Unraveling Hidden Major Factors by Breaking Heterogeneity into Homogeneous Parts within Many-System Problems

For a large ensemble of complex systems, a Many-System Problem (MSP) studies how heterogeneity constrains and hides structural mechanisms, and how to uncover and reveal hidden major factors from homogeneous parts. All member systems in an MSP share common governing principles of dynamics, but differ in idiosyncratic characteristics. A typical dynamic is found underlying response features with respect to covariate features of quantitative or qualitative data types. Neither all-system-as-one-whole nor individual system-specific functional structures are assumed in such response-vs-covariate (Re–Co) dynamics. We developed a computational protocol for identifying various collections of major factors of various orders underlying Re–Co dynamics. We first demonstrate the immanent effects of heterogeneity among member systems, which constrain compositions of major factors and even hide essential ones. Secondly, we show that fuller collections of major factors are discovered by breaking heterogeneity into many homogeneous parts.
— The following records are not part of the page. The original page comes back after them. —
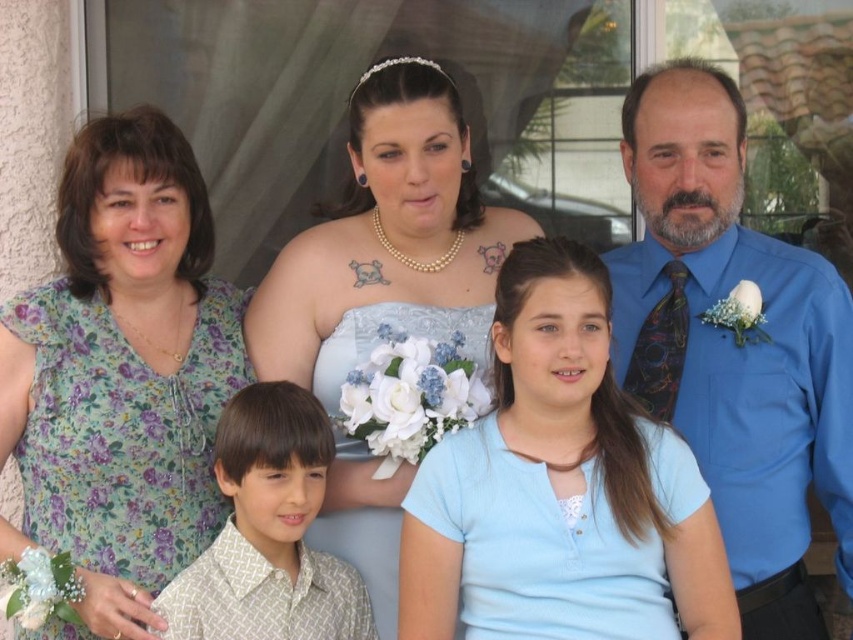 Which is behind, point (158, 387) or point (374, 141)?

Positioned behind is point (158, 387).

Does point (196, 168) lie behind point (387, 620)?

Yes, it is behind point (387, 620).

The image size is (853, 640). In order to click on green floral dress at left in this screenshot , I will do `click(120, 374)`.

Is pearl necklace at upper center smaller than white textured shirt at center?

No, pearl necklace at upper center is not smaller than white textured shirt at center.

Between pearl necklace at upper center and white textured shirt at center, which one is positioned lower?

white textured shirt at center is lower down.

Image resolution: width=853 pixels, height=640 pixels. Describe the element at coordinates (387, 241) in the screenshot. I see `pearl necklace at upper center` at that location.

This screenshot has width=853, height=640. Find the location of `pearl necklace at upper center`. pearl necklace at upper center is located at coordinates (387, 241).

Between blue silk shirt at right and pearl necklace at upper center, which one is positioned higher?

pearl necklace at upper center is higher up.

Is blue silk shirt at right thinner than pearl necklace at upper center?

Correct, blue silk shirt at right's width is less than pearl necklace at upper center's.

Between point (784, 476) and point (276, 333), which one is positioned behind?

Point (276, 333)

The image size is (853, 640). In order to click on blue silk shirt at right in this screenshot , I will do `click(733, 344)`. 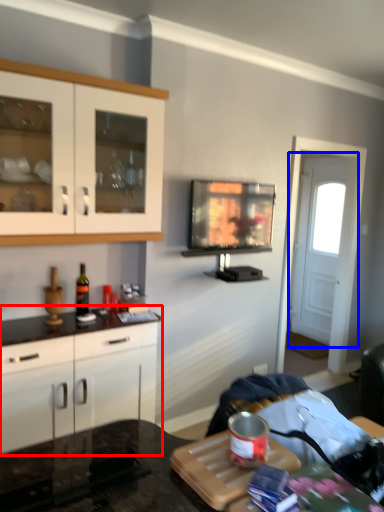 Question: Which object is closer to the camera taking this photo, cabinetry (highlighted by a red box) or door (highlighted by a blue box)?

Choices:
 (A) cabinetry
 (B) door

Answer: (A) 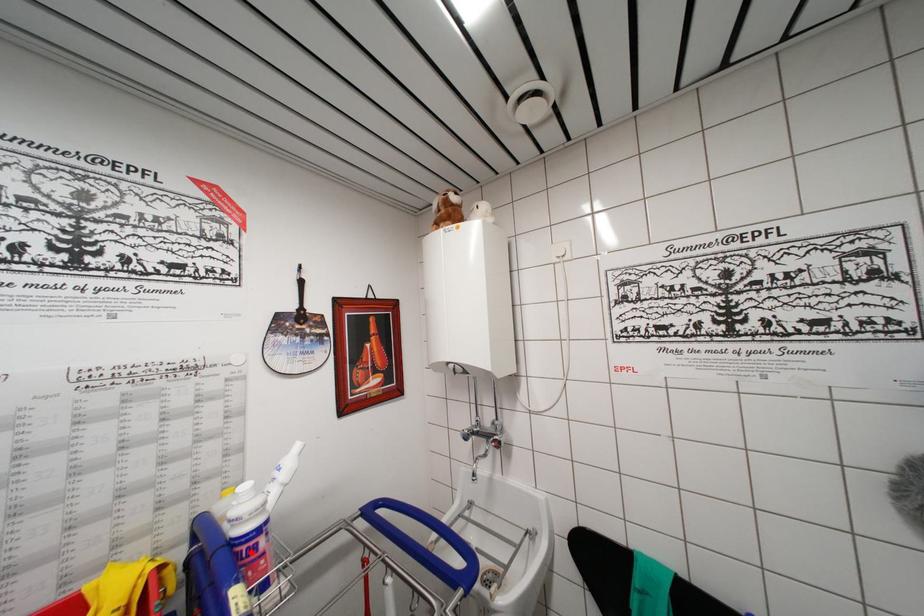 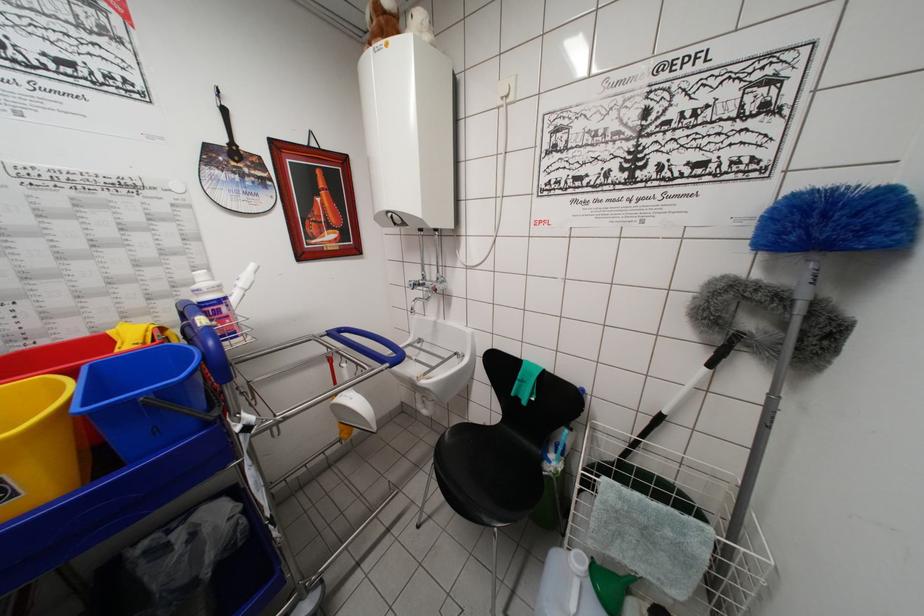 The point at the highlighted location is marked in the first image. Where is the corresponding point in the second image?

(215, 315) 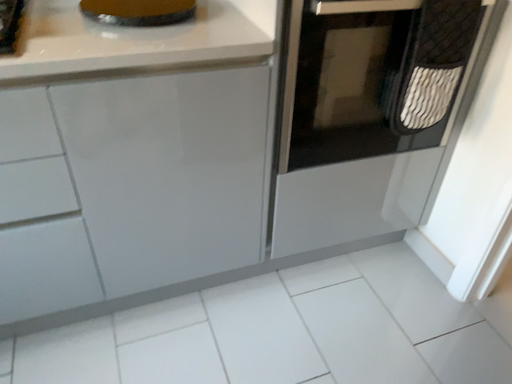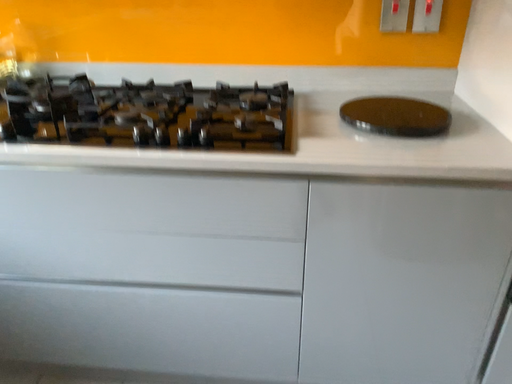 Question: Which way did the camera rotate in the video?

Choices:
 (A) rotated left
 (B) rotated right

Answer: (A) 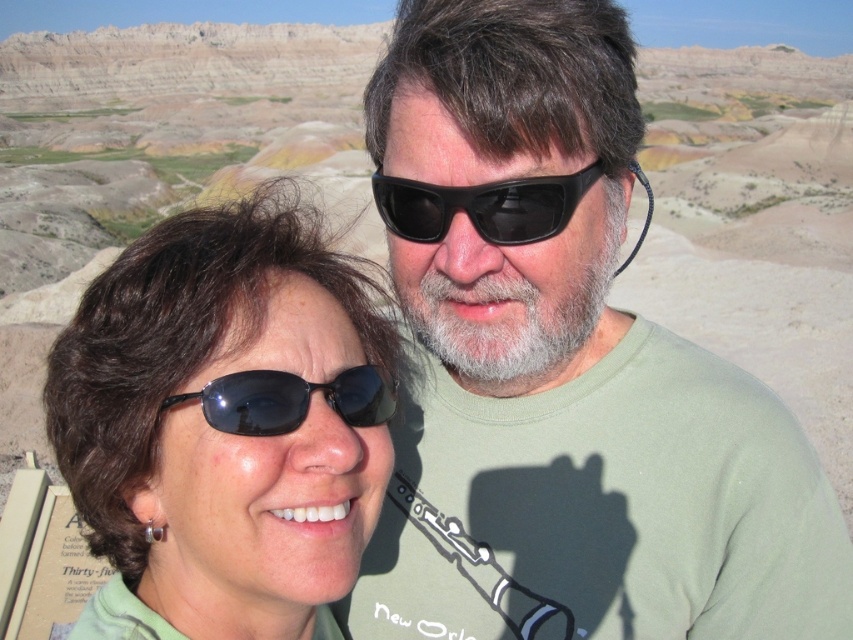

This process further realizes Anderson’s “More is Different” phenomenon. We employ the categorical nature of all features and develop a Categorical Exploratory Data Analysis (CEDA)-based major factor selection protocol. Information theoretical measurements—conditional mutual information and entropy—are heavily used in two selection criteria: C1—confirmable and C2—irreplaceable. All conditional entropies are evaluated through contingency tables with algorithmically computed reliability against the finite sample phenomenon. We study one artificially designed MSP and then two real collectives of Major League Baseball (MLB) pitching dynamics with 62 slider pitchers and 199 fastball pitchers, respectively. Finally, our MSP data analyzing techniques are applied to resolve a scientific issue related to the Rosenberg Self-Esteem Scale.